La durée des délais prévus à l'article L. 412-3 ne peut, en aucun cas, être inférieure à un mois ni supérieure à un an. Pour la fixation de ces délais, il est tenu compte de la bonne ou mauvaise volonté manifestée par l'occupant dans l'exécution de ses obligations, des situations respectives du propriétaire et de l'occupant, notamment en ce qui concerne l'âge, l'état de santé, la qualité de sinistré par faits de guerre, la situation de famille ou de fortune de chacun d'eux, les circonstances atmosphériques, ainsi que des diligences que l'occupant justifie avoir faites en vue de son relogement. Il est également tenu compte du droit à un logement décent et indépendant, des délais liés aux recours engagés selon les modalités prévues aux articles L. 441-2-3 et L. 441-2-3-1 du code de la construction et de l'habitation et du délai prévisible de relogement des intéressés.
Ces dispositions imposent au juge de l’exécution qui apprécie une demande de délais pour quitter les lieux et/ou de paiement de respecter un équilibre entre deux revendications contraires en veillant à ce que l’atteinte au droit du propriétaire soit proportionné.
La situation de [D] [M] telle qu’elle est justifiée est la suivante : il est âgé de 35 ans et vit seul. Actuellement il est sans activité professionnelle et perçoit l’ARE (1051,20 euros pour 30 jours). Il a déposé une demande de logement social le 28 avril 2024, une demande DALO le 26 septembre 2024 et de recherches dans le parc locatif privé. Il fait valoir qu’il a tranversé une période de pronfonde dépression et justifie bénéficier d’un suivi régulier par un psychiatre.

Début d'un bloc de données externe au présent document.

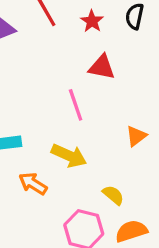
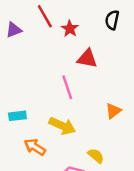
red star: (92, 21) -> (70, 29), moved

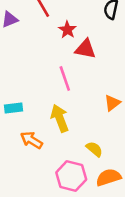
red star: (70, 29) -> (67, 30), moved
yellow arrow: (62, 126) -> (60, 118), turned -135

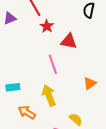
red star: (67, 30) -> (47, 26), moved

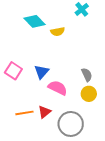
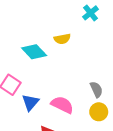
cyan diamond: (34, 21) -> (34, 52), moved
blue triangle: (42, 72) -> (30, 102), moved

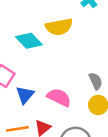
yellow semicircle: (62, 39) -> (59, 27), size x1.5

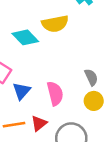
pink semicircle: (59, 97) -> (55, 93), turned 50

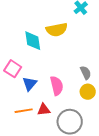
cyan diamond: (25, 37) -> (33, 41), turned 35
red triangle: (39, 123) -> (44, 110), turned 32

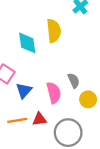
yellow semicircle: (57, 30) -> (54, 31), turned -85
gray semicircle: (86, 73) -> (74, 81), moved

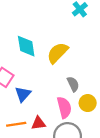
yellow semicircle: (54, 31) -> (57, 53), moved, turned -130
pink semicircle: (54, 93) -> (64, 108), moved

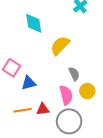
cyan diamond: (26, 46) -> (34, 23), moved
blue triangle: (23, 94) -> (29, 83), turned 35

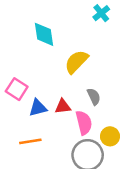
yellow circle: (87, 91) -> (110, 136), moved
red triangle: (43, 109) -> (63, 106), moved

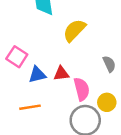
gray semicircle: (94, 97) -> (109, 64), moved

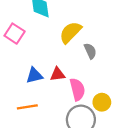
pink square: (17, 57) -> (15, 34), moved
gray semicircle: (109, 64) -> (90, 51), moved

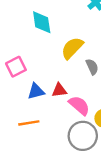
pink square: (15, 34) -> (16, 67), moved, turned 30
pink semicircle: (77, 89) -> (79, 105), turned -35

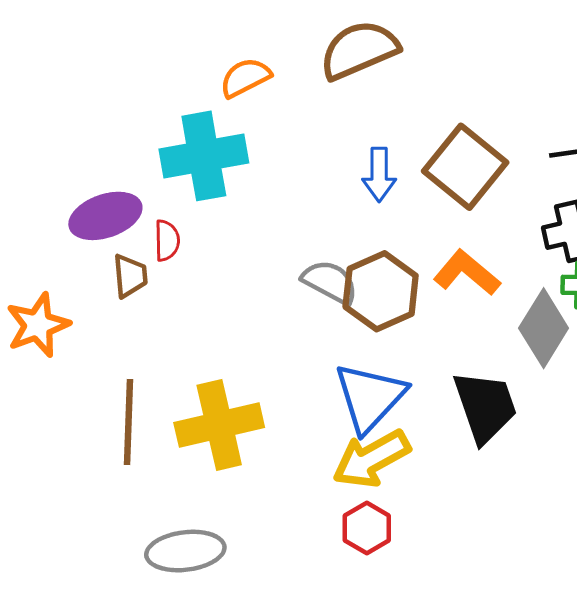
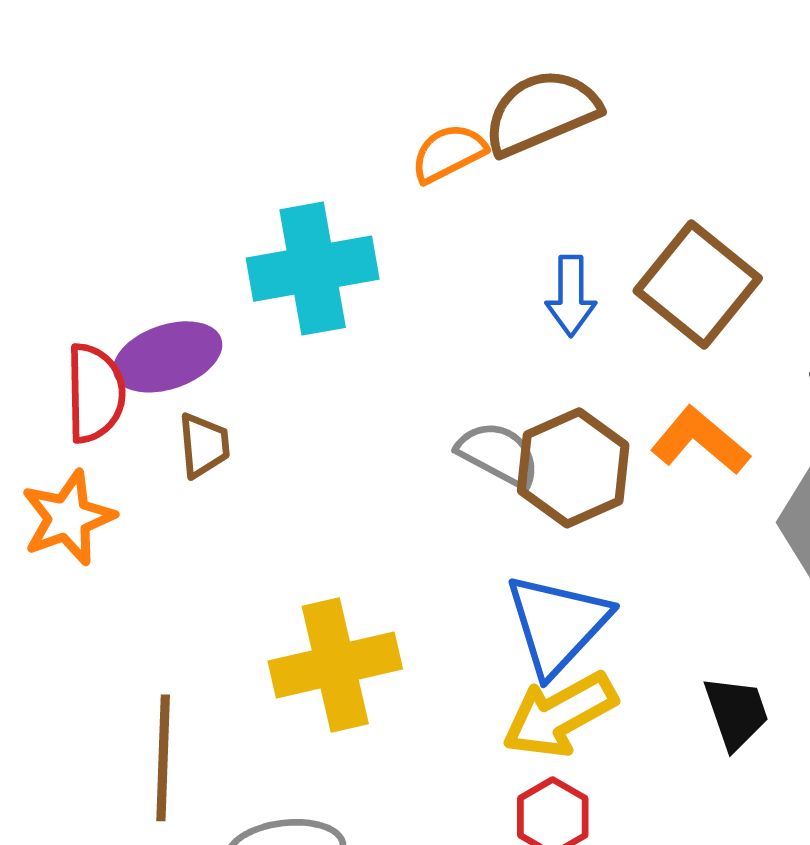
orange semicircle: (245, 78) -> (449, 153), moved
red semicircle: (167, 241) -> (95, 393), moved, size x1.6
black trapezoid: (485, 407) -> (736, 713), moved, size x0.7
brown line: (129, 422) -> (163, 758), moved

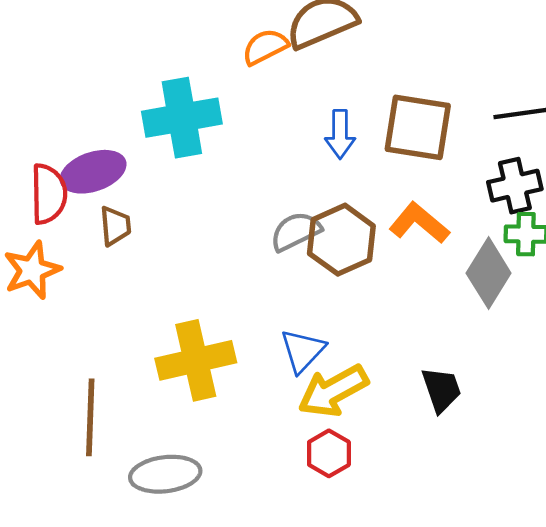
brown square: (698, 284) -> (418, 127), turned -30
gray semicircle: (498, 454) -> (296, 231), turned -54
blue triangle: (557, 624) -> (303, 351), moved, size x0.7

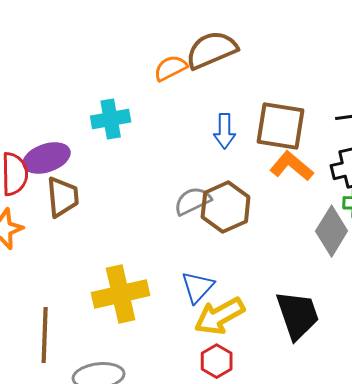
cyan cross: (182, 118) -> (111, 119), size x0.7
orange L-shape: (419, 223) -> (292, 166), moved
brown trapezoid: (115, 226) -> (63, 197), size x1.4
black trapezoid: (441, 390) -> (298, 315), size x1.5

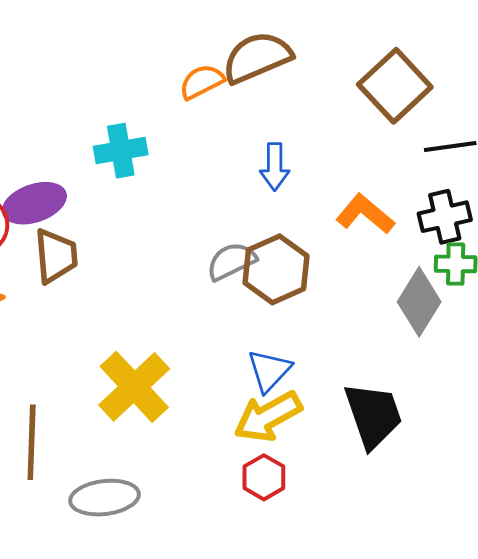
brown square: (281, 126) -> (395, 86), moved, turned 38
blue triangle: (198, 287) -> (269, 371), moved
yellow cross: (121, 294) -> (134, 387), turned -30

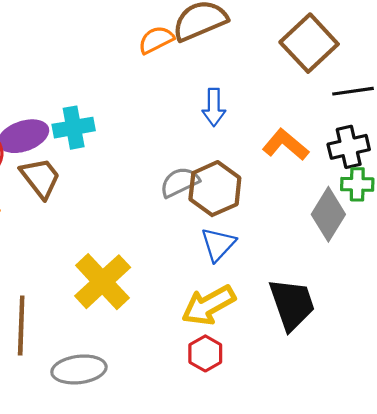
cyan cross: (121, 151) -> (74, 128), moved
brown trapezoid: (56, 256) -> (40, 178), turned -33
blue triangle: (269, 371) -> (218, 244), moved

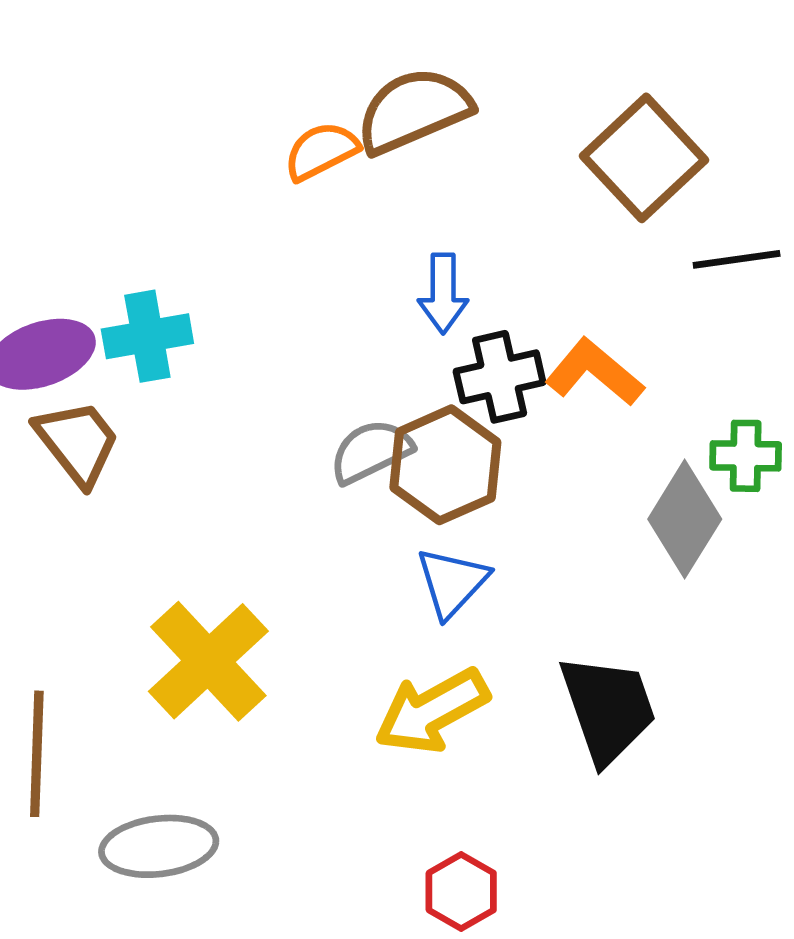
black cross: (349, 147) -> (500, 377), moved
red hexagon: (205, 353) -> (461, 892), moved

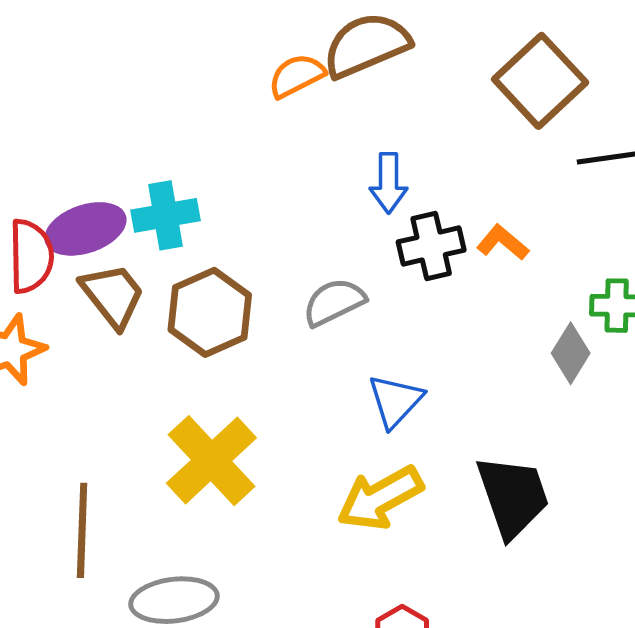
orange L-shape: (594, 372) -> (503, 243), size x0.7
brown hexagon: (445, 465) -> (210, 312), moved
gray diamond: (685, 519) -> (571, 353), size x0.7

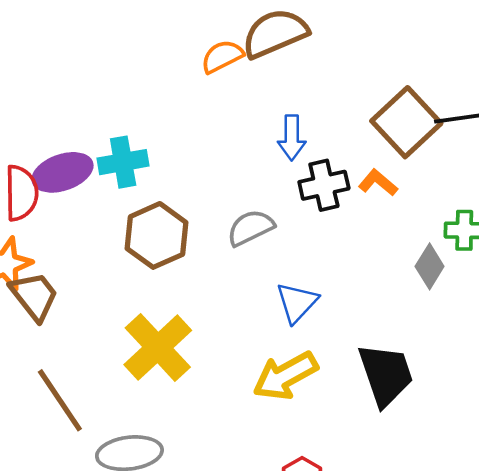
brown square: (540, 81) -> (406, 122), moved
brown trapezoid: (113, 295) -> (34, 296), moved
brown line: (82, 530) -> (60, 400), turned -36

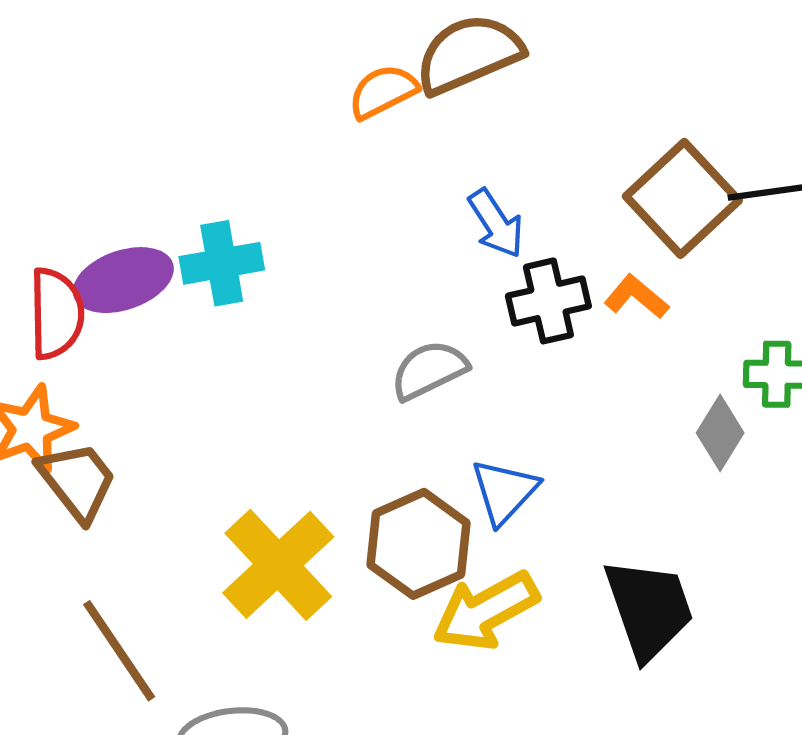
blue arrow: (292, 138) -> (496, 224), turned -33
brown hexagon: (157, 235) -> (419, 544), moved

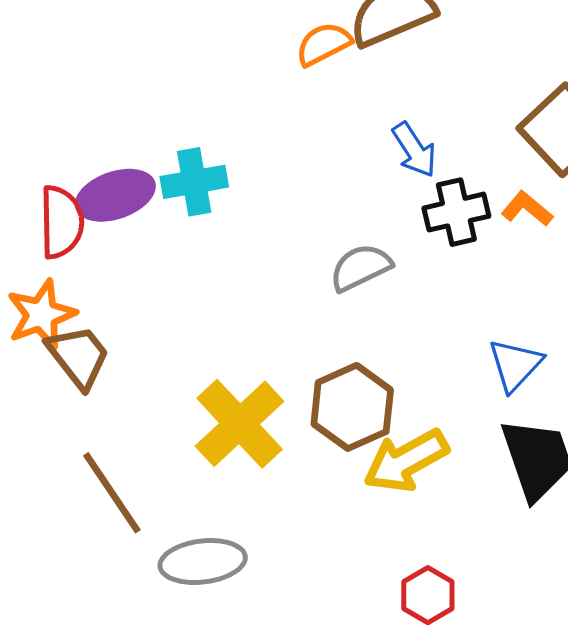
blue triangle: (504, 492) -> (515, 365), moved

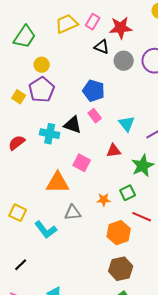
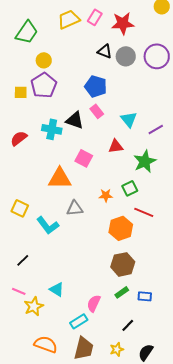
black triangle: (102, 47) -> (105, 51), moved
yellow square: (19, 97) -> (21, 92), turned -32

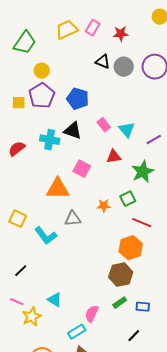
red star: (123, 23) -> (121, 34), size x0.7
blue pentagon: (96, 86) -> (78, 99), moved
pink rectangle: (97, 111) -> (104, 125), moved
orange hexagon: (121, 228) -> (131, 248), moved
black line: (128, 325) -> (134, 336), moved

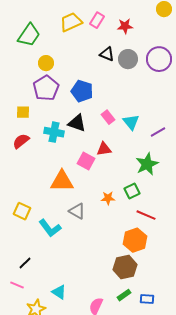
yellow square: (19, 103) -> (23, 112), moved
red triangle: (114, 157) -> (104, 149), moved
gray triangle: (73, 219) -> (77, 211), turned 36
pink line: (17, 302) -> (17, 285), moved

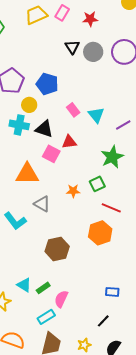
black triangle: (107, 54) -> (72, 47), turned 35
yellow circle: (46, 63) -> (29, 105), moved
black triangle: (77, 123) -> (44, 129), moved
brown hexagon: (125, 267) -> (57, 249), moved
green rectangle: (124, 295) -> (43, 288), moved

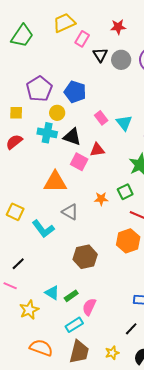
pink rectangle: (62, 13) -> (82, 39), moved

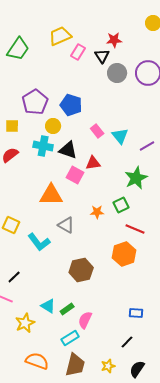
black triangle: (100, 55) -> (102, 56), moved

La situation de [L] et [Z] [H] est la suivante : ils sont âgés de 57 et 62 ans. Le couple s’acquitte des charges et taxes afférentes au bien occupé au titre [D] [M] qui n’a effectué aucun paiement, ni de l’indemnité d’occupation mise à sa charge ni aux fins de régularisation de la dette locative qui s’élève au 24/10/24 à la somme de 10.244,88 euros.
Il résulte des débats qu’il n’appartient pas à [L] et [Z] [H] de loger gratuitement [D] [M] et de compenser les carences de l’Etat en matière de relogement des personnes en situation de précarité. Les efforts de [D] [M] étant insuffisants, il convient de rejeter sa demande.
[D] [M], succombant, supportera les dépens de la procédure, conformément aux dispositions de l’article 696 du code de procédure civile.
[D] [M], tenu aux dépens, sera condamné à payer à [L] et [Z] [H] une somme, qu’il paraît équitable d’évaluer à 500 euros, au titre des frais irrépétibles qu’il a dû exposer pour la présente procédure.
PAR CES MOTIFS,
Le juge de l’exécution, statuant par jugement contradictoire et en premier ressort, prononcé par mise à disposition du public au greffe,
Déboute [D] [M] de sa demande délais de paiement ;
Condamne [D] [M] aux dépens ;
Condamne [D] [M] à payer à [L] et [Z] [H] la somme de 500 euros au titre de l’article 700 du code de procédure civile ;
Et le juge de l’exécution a signé avec le greffier ayant reçu la minute.